In tal van landen hebben de laatste jaren groene partijen deel uitgemaakt van een regering of een meerderheid op niveau van een gemeente of stad. Groene ministers en burgemeesters realiseerden er belangrijke zaken, maar betaalden vaak ook leergeld. In sommige gevallen kwam de partij intern onder zware spanning te staan. Soms kwam het zelfs tot dissidenties of een echte partijcrisis. Bestuursdeelname zet, zeker bij groene partijen, zware druk op de interne partijorganisatie. In dit artikel wijs ik op de risico’s en formuleer  ik een aantal antwoorden.

Onvermijdelijke spanningen

Dat een groene bestuursdeelname tot interne partijspanningen leidt, lijkt me onvermijdelijk. Ik geef in het kort een paar potentiële bronnen van spanningen aan.
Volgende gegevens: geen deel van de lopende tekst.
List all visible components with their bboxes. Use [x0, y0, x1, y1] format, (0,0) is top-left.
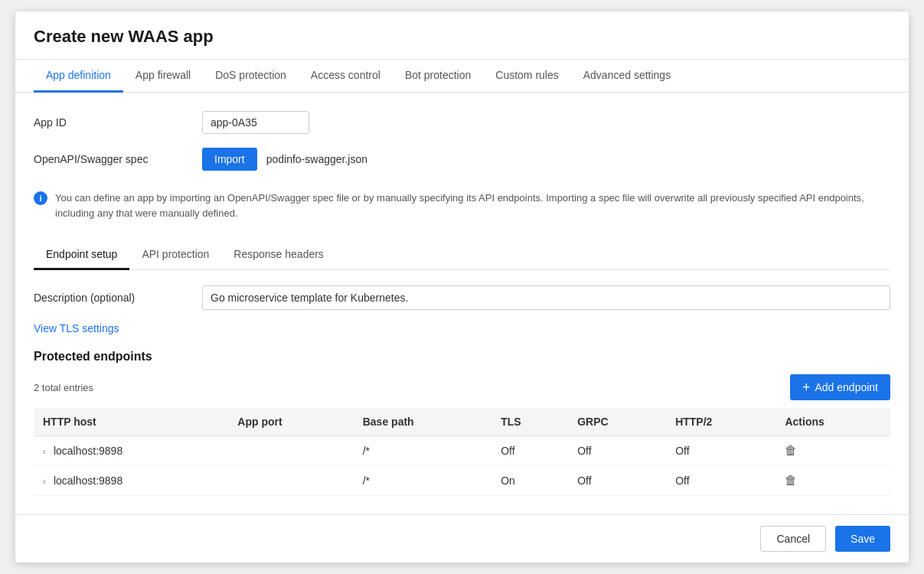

Iedereen hoopt natuurlijk om heel snel enkele grote programmapunten te realiseren. Maar in de praktijk loopt het allemaal veel trager en moeizamer dan gehoopt. Een coalitiepartner staat op de rem, belangrijke actoren in de civiele samenleving roeren zich en soms lopen mooie dromen vast op de inertie van de bureaucratie of budgettaire beperkingen. Wie de externe beperkingen en de besluitvormingsprocessen in een coalitie kent, kan die traagheid wel relatieveren. Maar voor gewone partijleden is dat vaak heel vreemd: waar blijven nu de beloofde veranderingen? Waar is dat nieuwe klimaatplan of mobiliteitsplan? Dat kan leiden tot frustraties en spanningen.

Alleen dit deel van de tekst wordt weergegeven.